(Given records Opens)
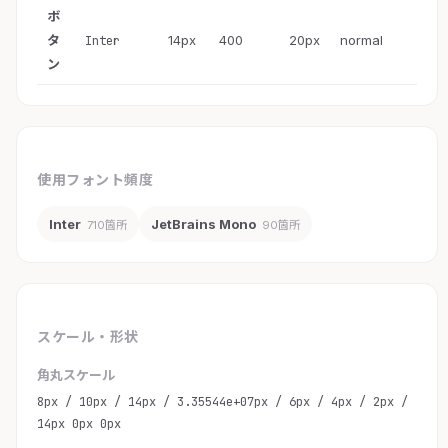
ボ
タ
14px
400
20px
normal
Inter
ン
使用フォント頻度
Inter
JetBrains Mono
710箇所
90箇所
スケール・形状
角丸スケール
8px / 10px / 14px / 3.35544e+07px / 6px / 4px / 2px /
14px 0px 0px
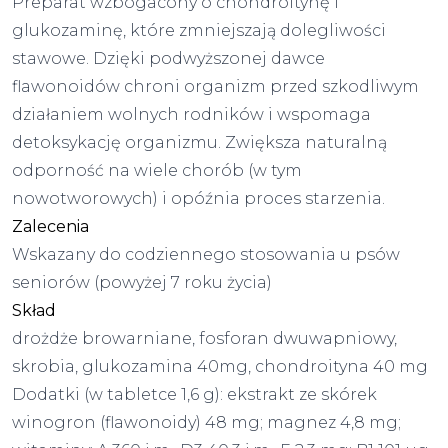
Preparat wzbogacony o chondroitynę i
glukozaminę, które zmniejszają dolegliwości
stawowe. Dzięki podwyższonej dawce
flawonoidów chroni organizm przed szkodliwym
działaniem wolnych rodników i wspomaga
detoksykację organizmu. Zwiększa naturalną
odporność na wiele chorób (w tym
nowotworowych) i opóźnia proces starzenia.
Zalecenia
Wskazany do codziennego stosowania u psów
seniorów (powyżej 7 roku życia)
Skład
drożdże browarniane, fosforan dwuwapniowy,
skrobia, glukozamina 40mg, chondroityna 40 mg
Dodatki (w tabletce 1,6 g): ekstrakt ze skórek
winogron (flawonoidy) 48 mg; magnez 4,8 mg;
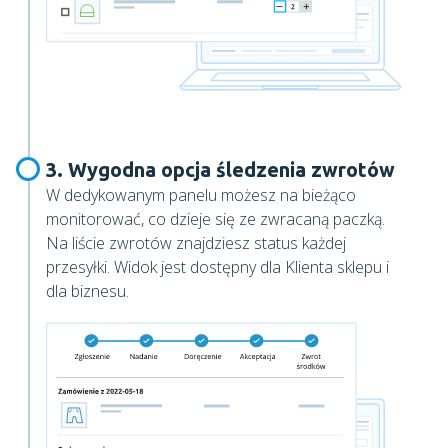
3. Wygodna opcja śledzenia zwrotów
W dedykowanym panelu możesz na bieżąco
monitorować, co dzieje się ze zwracaną paczką.
Na liście zwrotów znajdziesz status każdej
przesyłki. Widok jest dostępny dla Klienta sklepu i
dla biznesu.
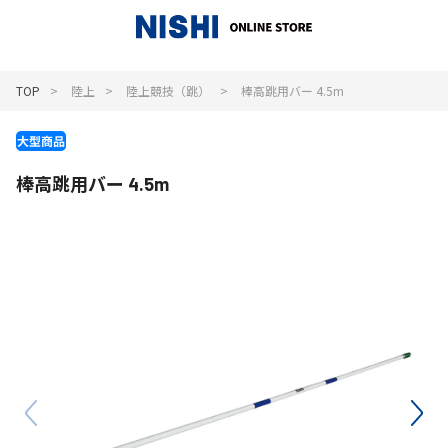
_
TOP
陸上
陸上競技（跳）
棒高跳用バー 4.5m
棒高跳用バー 4.5m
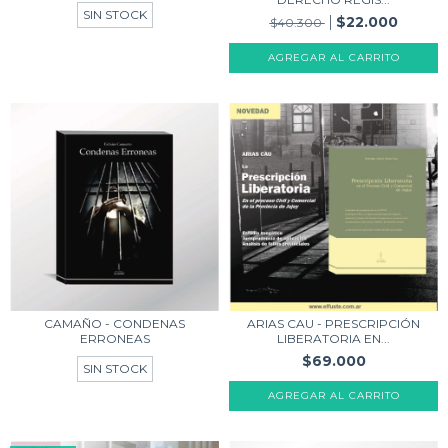
SIN STOCK
$22.000
$40.300
AGREGAR AL CARRITO
CAMAÑO - CONDENAS
ARIAS CAU - PRESCRIPCIÓN
ERRONEAS
LIBERATORIA EN...
$69.000
SIN STOCK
(Given records Closes)
* _Task item_:
No pictures go in the copy. Retype exactly the lines from the one with "Dodatki (w tabletce" through the last line of the entries above, both included, and nothing more.

* _Written response_:
Dodatki (w tabletce 1,6 g): ekstrakt ze skórek
winogron (flawonoidy) 48 mg; magnez 4,8 mg;
3. Wygodna opcja śledzenia zwrotów
W dedykowanym panelu możesz na bieżąco
monitorować, co dzieje się ze zwracaną paczką.
Na liście zwrotów znajdziesz status każdej
przesyłki. Widok jest dostępny dla Klienta sklepu i
dla biznesu.
_
TOP
陸上
陸上競技（跳）
棒高跳用バー 4.5m
棒高跳用バー 4.5m
SIN STOCK
$22.000
$40.300
AGREGAR AL CARRITO
CAMAÑO - CONDENAS
ARIAS CAU - PRESCRIPCIÓN
ERRONEAS
LIBERATORIA EN...
$69.000
SIN STOCK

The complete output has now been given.